Darius the Great is Not Okay by Adib Khorram
“How could I be a tourist in my own past?”– Adib Khorram
Book: Darius the great is not okay
Author: Adib Khorram
Published: 28 August 2018
Genre: Young adult fiction, Bildungsroman
LGBTQIA literature: Not Sure, Yet!
Publisher: Penguin Books
Cover design: Samira Iravani
My rating: 5/5
Darius Kellner speaks better Klingon than Farsi, and he knows more about Hobbit social cues than Persian ones. He’s a fractional Persian – half, his mom’s side – and his first-ever trip to Iran is about to change his life.
Darius has never really fit in at home, and he is sure things are going to be the same in Iran. His clinical depression doesn’t exactly help matters coma and trying to explain his medication to his grandparents only makes things harder. Then Darius maids Sohrab, the boy next door, and everything changes. Soon, they are spending their days together, playing soccer, eating faludeh, and talking for hours on a secret rooftop overlooking the city’s skyline. Sourabh calls him Darioush – the original Farsi version of his name – and Darius has never felt more like himself than he does now that he is darioush to Sohrab.
By turns hilarious and heartbreaking, Adib khorram’s brilliant debut is for anyone who’s ever felt not good enough – then met a friend who makes them feel so much better that okay.
“…love was and opportunity, not a burden.”– Adib Khorram
Why do good books do this thing? I mean, come to an end? I cried enough to fill a pond and that’s not just during the ending.
Darius the Great is not okay was a book that I chose to read after being overwhelmed by how much people usually have an opinion on other people going through depression. As a doctor and someone who has been through something similar but was lucky enough to survive because of the support of my family and friends, I know better than to be the voice of others going through it.
I honestly do not understand why and how a person can even assume that they would understand a feeling that they’ve never been through. Darius the Great is not okay was a book that spoke volumes about the very topic without coming off as overwhelming.
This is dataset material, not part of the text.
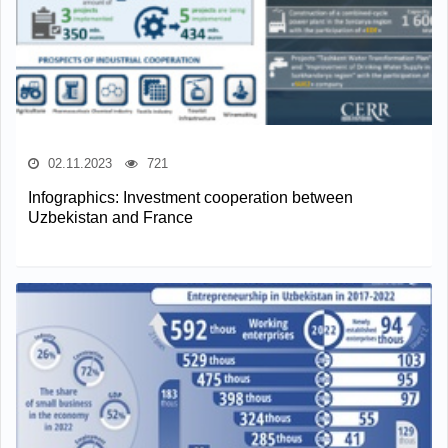
02.11.2023
721
Infographics: Investment cooperation between
Uzbekistan and France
The story is set around a high schooler, Darius who suffers from depression and is constantly bullied in school for being from a different ethnicity (Persian on the mother’s side), his name and being plump. He is also in dismay of thinking that he is nothing but a disappointment to his father.
Darius has a supportive family but he has seen his father drift away from him over the time. The only constant thing in his life making him happy was his sister, Laleh.
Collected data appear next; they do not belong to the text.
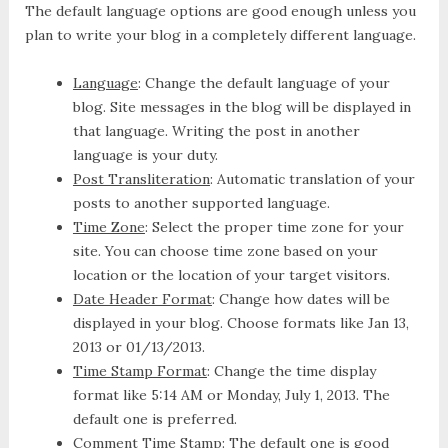
The default language options are good enough unless you
plan to write your blog in a completely different language.
Language
: Change the default language of your
blog. Site messages in the blog will be displayed in
that language. Writing the post in another
language is your duty.
Post Transliteration
: Automatic translation of your
posts to another supported language.
Time Zone
: Select the proper time zone for your
site. You can choose time zone based on your
location or the location of your target visitors.
Date Header Format
: Change how dates will be
displayed in your blog. Choose formats like Jan 13,
2013 or 01/13/2013.
Time Stamp Format
: Change the time display
format like 5:14 AM or Monday, July 1, 2013. The
default one is preferred.
Comment Time Stamp
: The default one is good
Darius’ mom is originally from Iran but she has never been there after the wedding and hence Darius and Laleh haven’t been their either. They talk to their grand parents and other relatives via Skype and Darius has always felt distant because of his lack of ‘Farsi’ speaking or understanding abilities.
Darius’ granddad is nearing death due to a life threatening disease and they make a plan to go visit them. This experience changes Darius’ outlook on life.
The story continues as Darius struggles to feel belonged to some place and tries to mend his differences with his dad and gets to know his maternal side of the family.
The plot, as you can see, is very well set and explained. It’ll get you hooked from the beginning. The book, though initial felt medium paced, picks it up after the first few chapters and then it gets hard to put it down.
It’s not only relatable and the need of the hour but also feels so real. I absolutely loved reading it. There are definitely going to be several instances where the taps in my lacrimal glands were forced open and I do not mind it at all.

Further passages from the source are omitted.